Joining her was a colleague from Wesleyan University, William Johnston, professor of Japanese history. The two co-teach a class on Japan’s nuclear disasters, with Fukushima now added into the curriculum along with Hiroshima and Nagasaki. Johnston, also an esteemed photographer, journeyed along to document Eiko’s performances as an artistic collaborator.

Since their first visit in 2014, they returned four more times to Fukushima—Eiko embodied in the desolate detritus with Johnston photographing. In commemoration of the 10th anniversary of this nuclear tragedy, Wesleyan University Press is publishing a sumptuous catalogue, “A Body in Fukushima,” featuring 160 photographs and elucidating essays about this remarkable collaborative project.

Dance artist Eiko Otake in an image from “A Body in Fukushima.” Photo by William Johnston used with permission. Description: A dancer dressed in white waves a large red cloth in the air in front of a concrete wall adorned with spray painted graffiti written in Japanese characters.

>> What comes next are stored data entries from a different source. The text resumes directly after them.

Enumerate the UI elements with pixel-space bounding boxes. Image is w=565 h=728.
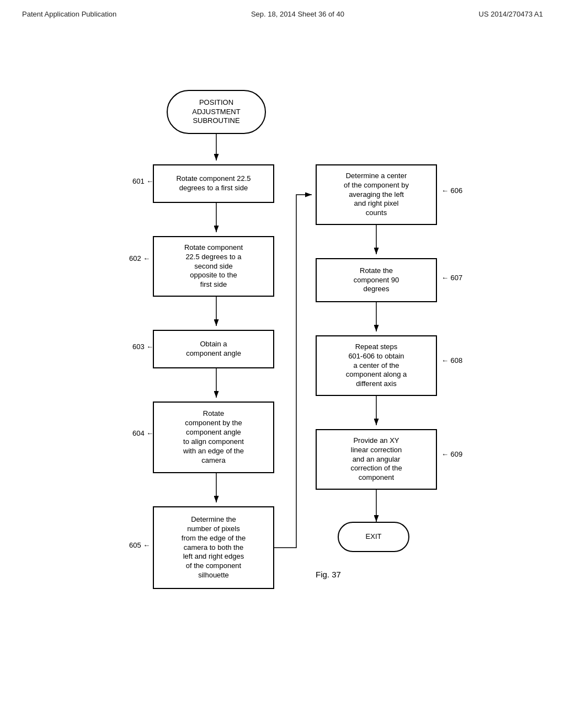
header-left: Patent Application Publication xyxy=(22,10,116,18)
node-603: Obtain acomponent angle xyxy=(153,330,274,368)
step-label-602: 602 ← xyxy=(129,254,150,263)
step-label-609: ← 609 xyxy=(441,450,462,458)
node-609: Provide an XYlinear correctionand an ang… xyxy=(316,429,437,490)
step-label-607: ← 607 xyxy=(441,274,462,282)
node-604-label: Rotatecomponent by thecomponent angleto … xyxy=(183,409,244,465)
node-606-label: Determine a centerof the component byave… xyxy=(344,172,409,218)
node-605-label: Determine thenumber of pixelsfrom the ed… xyxy=(182,515,246,580)
flowchart-arrows xyxy=(45,35,520,641)
exit-node: EXIT xyxy=(338,522,409,552)
node-607: Rotate thecomponent 90degrees xyxy=(316,258,437,302)
header-right: US 2014/270473 A1 xyxy=(479,10,543,18)
step-label-601: 601 ← xyxy=(132,177,153,185)
node-603-label: Obtain acomponent angle xyxy=(186,340,241,358)
node-601-label: Rotate component 22.5degrees to a first … xyxy=(176,174,250,193)
node-609-label: Provide an XYlinear correctionand an ang… xyxy=(350,436,402,483)
node-605: Determine thenumber of pixelsfrom the ed… xyxy=(153,506,274,589)
step-label-608: ← 608 xyxy=(441,356,462,365)
header-middle: Sep. 18, 2014 Sheet 36 of 40 xyxy=(251,10,344,18)
diagram-area: POSITIONADJUSTMENTSUBROUTINE 601 ← Rotat… xyxy=(0,24,565,652)
fig-caption: Fig. 37 xyxy=(316,570,341,579)
flowchart: POSITIONADJUSTMENTSUBROUTINE 601 ← Rotat… xyxy=(45,35,520,641)
node-606: Determine a centerof the component byave… xyxy=(316,164,437,225)
node-608-label: Repeat steps601-606 to obtaina center of… xyxy=(346,342,407,389)
node-602-label: Rotate component22.5 degrees to asecond … xyxy=(184,243,243,290)
step-label-604: 604 ← xyxy=(132,429,153,437)
step-label-606: ← 606 xyxy=(441,186,462,195)
start-label: POSITIONADJUSTMENTSUBROUTINE xyxy=(192,98,240,126)
exit-label: EXIT xyxy=(366,532,382,542)
page-header: Patent Application Publication Sep. 18, … xyxy=(0,0,565,24)
node-601: Rotate component 22.5degrees to a first … xyxy=(153,164,274,203)
node-607-label: Rotate thecomponent 90degrees xyxy=(354,266,399,295)
step-label-605: 605 ← xyxy=(129,541,150,549)
start-node: POSITIONADJUSTMENTSUBROUTINE xyxy=(167,90,266,134)
node-608: Repeat steps601-606 to obtaina center of… xyxy=(316,335,437,396)
step-label-603: 603 ← xyxy=(132,342,153,351)
node-602: Rotate component22.5 degrees to asecond … xyxy=(153,236,274,297)
node-604: Rotatecomponent by thecomponent angleto … xyxy=(153,402,274,473)
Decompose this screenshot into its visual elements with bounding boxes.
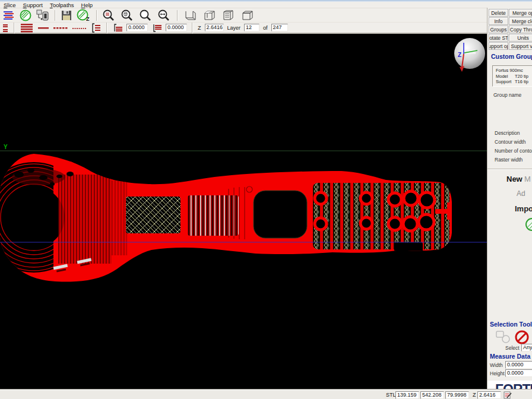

Eiko’s performative gestures are captured in opulent compositional detail as she defiantly inserts her body amidst crumbled buildings, vine-encrusted train tracks, large bags of radioactive trash, upended cars, tender memorial altars, washed-away fields, crushed fishing ports, and abandoned beaches. Over the course of the collaborator’s five trips, nature’s resiliency is revealed as Eiko inhabits regenerating (while still contaminated) gardens, fields and forests in her traditional kimonos, red silks, and futons now tattered and torn. The profane is made sacred in these quietly alluring photographs.

Johnston’s goal “in making photographs with Eiko is to give that experience to others. There were many places where we felt overwhelmed, isolated, crushed, drowned, helpless, utterly miserable.” And for Eiko, “‘A Body in Fukushima’ is a letter to the future, about what we witnessed, what we do not want to forget, and what we do not want to be forgotten. When I go to Fukushima, my distance to Fukushima changes even after I return. Seeing me in these pictures, I hope the reader’s sense of their own distance to Fukushima might also change.”

Eiko last performed in Burlington in 2016 in an outdoor event lakeside by the shuttered Moran coal plant, juxtaposing industrial toxicity with the fragility of nature—a transformative evanescent experience inviting the audience to understand the site anew as she explored elements of solitude, tenacity, and survival.

“A Body in Fukushima” continues along this aesthetic trajectory. Art performs life in this luminous art book project, reminding us that the role artists play in commemorating losses can never be underestimated. Art is indeed where hope lives.